You ask me why I did not give you a hint of what I was thinking – when I thought. I do not exactly get your meaning but I have thought of you every day since I first came to the war, and surely my dear girl you know I cared for you before I told you so. No, I am grieved to say my dear mother is not alive, and I think it was perfectly lovely of you to ask me about her. I have a brother older than myself and two sisters younger. Our father and mother both died within 10 days of each other many years ago. Margaret was 15 years of age at the time. Ever since the four of us have always maintained a strong family relationship although we have been much scattered most of the time. We are indeed I am afraid inclined to be “clannish”. My brother who has been married for years hardly ever lets a week go by without writing to me, and his wife has been a third sister. They have 3 children.
We don’t know much about each other’s family relationships do we? But I know that you are a good lovely girl with a keen sense of humour. Did you ever think what a terrible thing it would be for two people, neither with the sense of humour, to live together? Small jolts would de detonated into mine explosions. As for myself – a few unimportant particulars. I was born in Peterborough County, Ont. on the twenty first day of December 1879 A.D. So you see I am no longer in the first flush of youth. During the past few years indeed I have been alarmed and discouraged at the speed with which the old gentleman with the scythe has been tearing down the road. So far as I know, apart from the hazards of my present occupation, I am a first class risk for a life insurance company, I have never served a term in prison, and my religious belief is very unorthodox. And lastly as I think I warned you I do not belong to the class of predatory rich.

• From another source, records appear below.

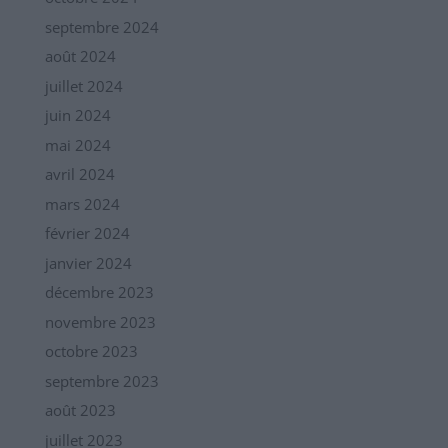
septembre 2024
août 2024
juillet 2024
juin 2024
mai 2024
avril 2024
mars 2024
février 2024
janvier 2024
décembre 2023
novembre 2023
octobre 2023
septembre 2023
août 2023
juillet 2023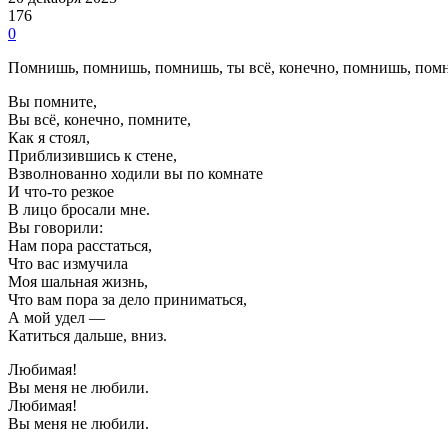
176
0
Помнишь, помнишь, помнишь, ты всё, конечно, помнишь, помн
Вы помните,
Вы всё, конечно, помните,
Как я стоял,
Приблизившись к стене,
Взволнованно ходили вы по комнате
И что-то резкое
В лицо бросали мне.
Вы говорили:
Нам пора расстаться,
Что вас измучила
Моя шальная жизнь,
Что вам пора за дело приниматься,
А мой удел —
Катиться дальше, вниз.
Любимая!
Вы меня не любили.
Любимая!
Вы меня не любили.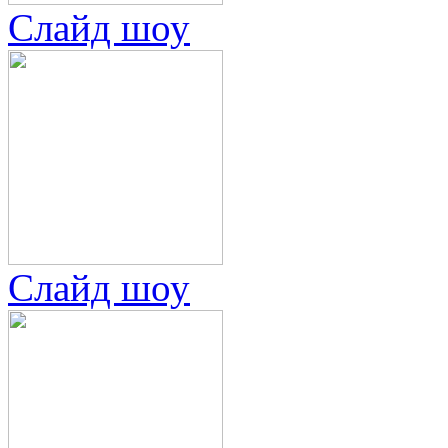
Слайд шоу
Слайд шоу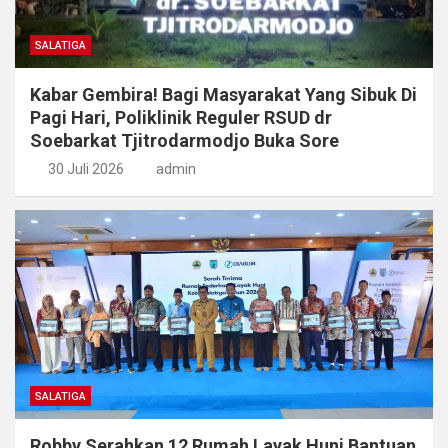
SALATIGA
Kabar Gembira! Bagi Masyarakat Yang Sibuk Di
Pagi Hari, Poliklinik Reguler RSUD dr
Soebarkat Tjitrodarmodjo Buka Sore
30 Juli 2026
admin
SALATIGA
Robby Serahkan 12 Rumah Layak Huni Bantuan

We got our gramophone going yesterday but before it came the Colonel went off to take temporary charge of the brigade and he did not get a chance to hear “When Irish Eyes are Smiling”. I hope you are enjoying your ankle’s recovery. It was a most lucky sprain that, for me. Had it not happened you probably could not have come up to London while I was there and I noticed that the cars at Liphook have no tops on them. Be careful of the Tb cases when you get back.
We are going back to do another tour in the line shortly. Write as often as you conveniently can. Have you a small sized photo of yourself that you could send me? I still have the other one and look at it every day. Certainly write to Mr Grant; why should you give up your friends?